Standardized immunohistochemistry (IHC) analyses of MET and markers of pathway activation were available in 384 patients, and next-generation sequencing-based MET hotspot mutation analyses were available from 892 patients. Clinical data were retrieved with a median follow-up from initial diagnosis of 37 months.
High MET expression, defined as MET IHC 3+ or MET H-Score in the upper quartile, was observed in 102 of 384 patients (26.6%). MET exon 14 mutations were only detected in 7 of 892 patients (0.78%). High MET expression correlated with activation markers of the mitogen-activated protein kinase (MAPK) and phosphatidylinositol 3-kinase/protein kinase B (PI3K/AKT) pathways only in cases without Kirsten rat sarcoma viral oncogene homolog (KRAS), epidermal growth factor receptor (EGFR), v-Raf murine sarcoma viral oncogene homolog B (BRAF), anaplastic lymphoma kinase (ALK) and proto-oncogene tyrosine-protein kinase ROS (ROS1) aberrations. There was no association of MET expression with outcome during chemotherapy. High MET expression negatively affected the outcome during EGFR-targeting therapy but was associated with more favorable results with programmed death 1/programmed death ligand 1 (PD-L1)-directed therapy, independent of smoking history, PD-L1 expression or KRAS mutation. Two patients with MET exon 14 mutation and high PD-L1 expression failed to respond to pembrolizumab.
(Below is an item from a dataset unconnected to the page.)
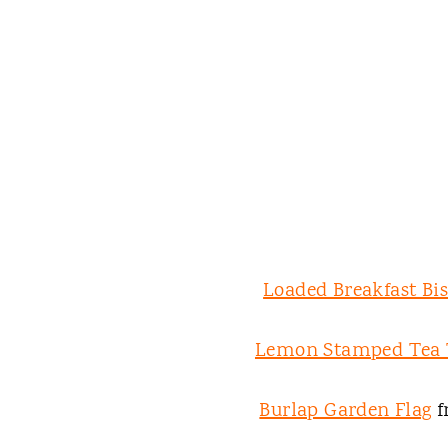
Loaded Breakfast Bis
Lemon Stamped Tea
Burlap Garden Flag
f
MET expression affects the outcomes of targeted therapies in non-small-cell lung cancer, thus supporting the development of biomarker-informed combination strategies. The interaction of MET expression and MET mutation with immune checkpoint inhibitor therapy is novel and merits further investigation.
受体酪氨酸激酶 MET 参与恶性转化、肿瘤进展、转移和获得性治疗耐药。我们对前瞻性纳入机构精准肿瘤学计划的晚期或转移性肺腺癌患者进行了 MET 表达和 MET 基因组异常对患者结局影响的分析。
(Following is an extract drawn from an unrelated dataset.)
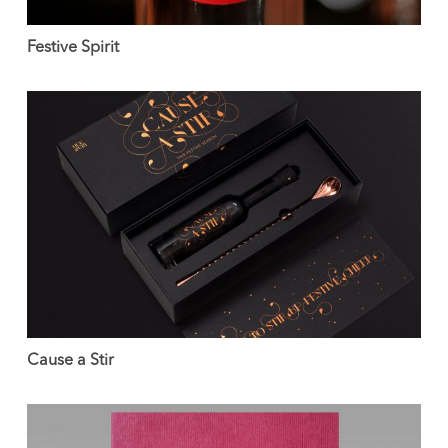
Festive Spirit
Cause a Stir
384 例患者可进行标准化免疫组化(IHC)分析 MET 和通路激活标志物,892 例患者可进行基于下一代测序的 MET 热点突变分析。从初始诊断开始,中位随访 37 个月后检索临床数据。
384 例患者中有 102 例(26.6%)观察到高 MET 表达,定义为 MET IHC 3+或 MET H-Score 在上四分位数。892 例患者中仅检测到 7 例(0.78%)MET 外显子 14 突变。高 MET 表达仅与无 Kirsten 大鼠肉瘤病毒致癌基因同源物(KRAS)、表皮生长因子受体(EGFR)、v-Raf 鼠肉瘤病毒致癌基因同源物 B(BRAF)、间变性淋巴瘤激酶(ALK)和原癌基因酪氨酸蛋白激酶 ROS(ROS1)异常的 MAPK 和 PI3K/AKT 通路的激活标志物相关。在化疗期间,MET 表达与结局无关联。高 MET 表达对 EGFR 靶向治疗的结局有负面影响,但与程序性死亡 1/程序性死亡配体 1(PD-L1)靶向治疗的更有利结果相关,与吸烟史、PD-L1 表达或 KRAS 突变无关。两名 MET 外显子 14 突变且高 PD-L1 表达的患者对 pembrolizumab 无反应。
MET 表达影响非小细胞肺癌靶向治疗的结局,因此支持开发基于生物标志物的联合策略。MET 表达与免疫检查点抑制剂治疗的相互作用是新颖的,值得进一步研究。